Singularity container image can be stored as a file. This procedure shows how to create a Singularity image file using pull.

Example) Create a Singularity image file using pull

[username@es1 ~]$ module load singularitypro
[username@es1 ~]$ export SINGULARITY_TMPDIR=/scratch/$USER
[username@es1 ~]$ singularity pull tensorflow.img docker://tensorflow/tensorflow:latest-gpu
INFO:    Converting OCI blobs to SIF format
INFO:    Starting build...
...
[username@es1 ~]$ ls tensorflow.img
tensorflow.img

The SINGULARITY_TMPDIR environment variable specifies the location where temporary files are created when the pull or build commands are executed. Please refer to the FAQ "I get an error due to insufficient disk space, when I ran the singularity build/pull on the compute node." for more information.
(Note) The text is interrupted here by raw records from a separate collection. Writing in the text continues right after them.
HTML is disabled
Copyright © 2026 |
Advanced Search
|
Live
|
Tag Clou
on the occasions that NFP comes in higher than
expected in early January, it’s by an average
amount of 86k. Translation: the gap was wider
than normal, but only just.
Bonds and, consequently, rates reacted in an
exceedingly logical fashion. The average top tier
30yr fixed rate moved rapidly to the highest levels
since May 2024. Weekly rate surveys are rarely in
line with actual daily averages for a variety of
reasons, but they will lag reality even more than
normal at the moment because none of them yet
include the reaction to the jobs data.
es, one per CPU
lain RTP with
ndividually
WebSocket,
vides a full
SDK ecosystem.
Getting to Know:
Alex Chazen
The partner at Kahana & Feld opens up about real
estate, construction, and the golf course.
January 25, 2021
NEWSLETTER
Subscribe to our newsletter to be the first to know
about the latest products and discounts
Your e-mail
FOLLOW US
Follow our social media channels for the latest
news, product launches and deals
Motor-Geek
Create a Singularity image (build)

In the SingularityPRO environment of the ABCI system, you can build container image files using fakeroot option.

Note

In the SingularityPRO environment, you can also build container image file using remote build. See ABCI Singularity Endpoint for more information.

Warning

When using the fakeroot option, only node-local areas (such as /tmp or $SGE_LOCALDIR) can be specified for the SINGULARITY_TMPDIR environment variable. Home area ($HOME), Group area (/groups/$YOUR_GROUP), and global scratch area (/scratch/$USER) cannot be specified.
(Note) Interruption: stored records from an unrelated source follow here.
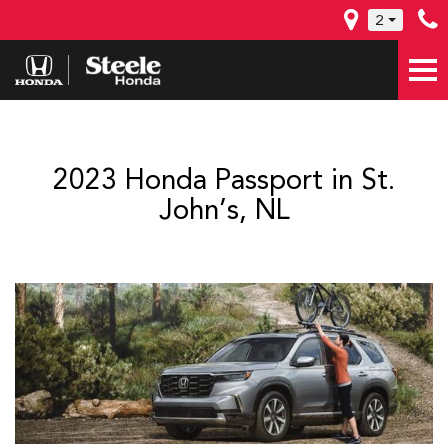
2
2023 Honda Passport in St.
John’s, NL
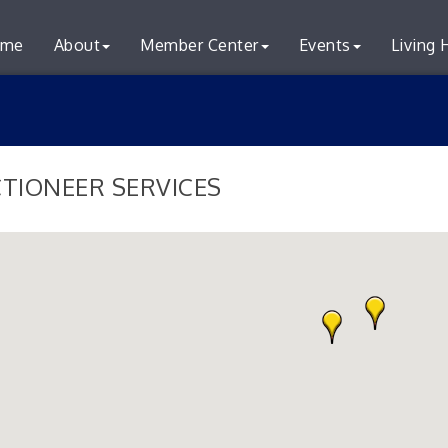
me
About
Member Center
Events
Living 
TIONEER SERVICES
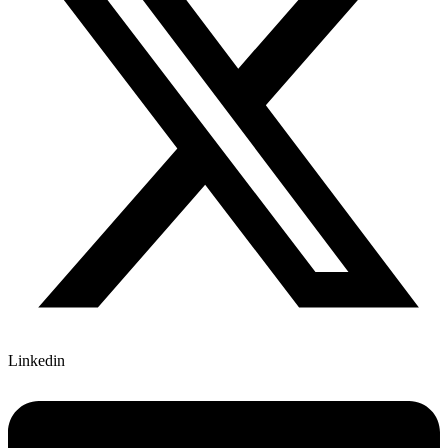
Linkedin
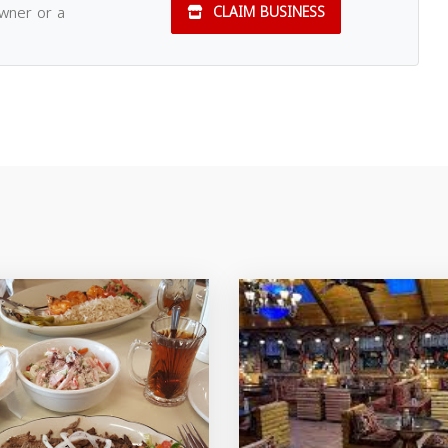
owner or a
CLAIM BUSINESS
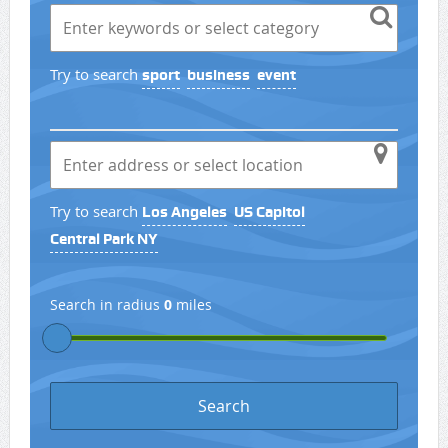
Try to search
sport
business
event
Try to search
Los Angeles
US Capitol
Central Park NY
Search in radius
0
miles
Example) Create a Singularity image file using build

[username@es1 ~]$ module load singularitypro
[username@es1 ~]$ cat ubuntu.def
Bootstrap: docker
From: ubuntu:20.04

%post
    apt-get update
    apt-get install -y lsb-release

%runscript
    lsb_release -d

[username@es1 ~]$ singularity build --fakeroot ubuntu.sif ubuntu.def
INFO:    Starting build...
(snip)
INFO:    Creating SIF file...
INFO:    Build complete: ubuntu.sif
[username@es1 singularity]$

If the output destination of the image file (ubuntunt.sif) is set to the group area in the above command, an error occurs. In this case, it is possible to avoid the problem by executing the newgrp command after checking the ownership group of the image destination group area with id command as follows. In the example below, gaa00000 is the owning group of the image destination group area.
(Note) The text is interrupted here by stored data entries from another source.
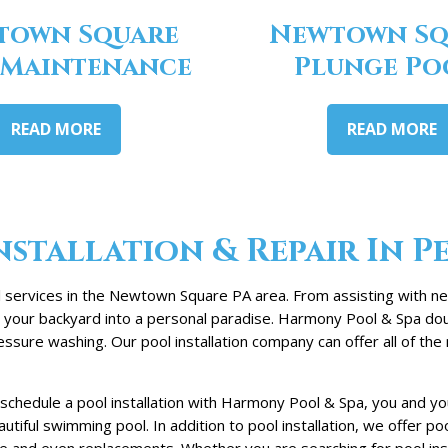
town Square
Newtown Sq
 Maintenance
Plunge Po
READ MORE
READ MORE
stallation & Repair In P
 services in the Newtown Square PA area. From assisting with new
rn your backyard into a personal paradise. Harmony Pool & Spa dou
sure washing. Our pool installation company can offer all of th
schedule a pool installation with Harmony Pool & Spa, you and 
tiful swimming pool. In addition to pool installation, we offer p
 and even replacements. Whether you are searching for pool instal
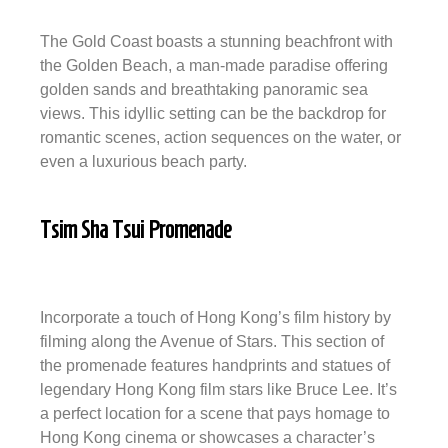
The Gold Coast boasts a stunning beachfront with
the Golden Beach, a man-made paradise offering
golden sands and breathtaking panoramic sea
views. This idyllic setting can be the backdrop for
romantic scenes, action sequences on the water, or
even a luxurious beach party.
Tsim Sha Tsui Promenade
Incorporate a touch of Hong Kong’s film history by
filming along the Avenue of Stars. This section of
the promenade features handprints and statues of
legendary Hong Kong film stars like Bruce Lee. It’s
a perfect location for a scene that pays homage to
Hong Kong cinema or showcases a character’s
[username@es1 groupname]$ id -a
uid=0000(aaa00000aa) gid=0000(aaa00000aa) groups=0000(aaa00000aa),00000(gaa00000)
[username@es1 groupname]$ newgrp gaa00000

Running a container with Singularity

When you use Singularity, you need to start Singularity container using singularity run command in job script. To run an image file in a container, specify the image file as an argument to the singularity run command. You can also use the singularity run command to run a container image published in Docker Hub.

Example) Run a container with a Singularity image file in an interactive job

[username@es1 ~]$ qrsh -g grpname -l rt_F=1 -l h_rt=1:00:00
[username@g0001 ~]$ module load singularitypro
[username@g0001 ~]$ singularity run --nv ./tensorflow.img

Example) Run a container with a Singularity image file in a batch job

[username@es1 ~]$ cat job.sh
#!/bin/sh
#$-l rt_F=1
#$-j y
source /etc/profile.d/modules.sh
module load singularitypro

singularity run --nv ./tensorflow.img

[username@es1 ~]$ qsub -g grpname job.sh

Example) Run a container image published in Docker Hub

The following sample executes a Singularity container using TensorFlow container image published in Docker Hub. python3 sample.py is executed in the container started by singularity run command. The container image is downloaded at the first startup and cached in home area. The second and subsequent times startup is faster by using cached data.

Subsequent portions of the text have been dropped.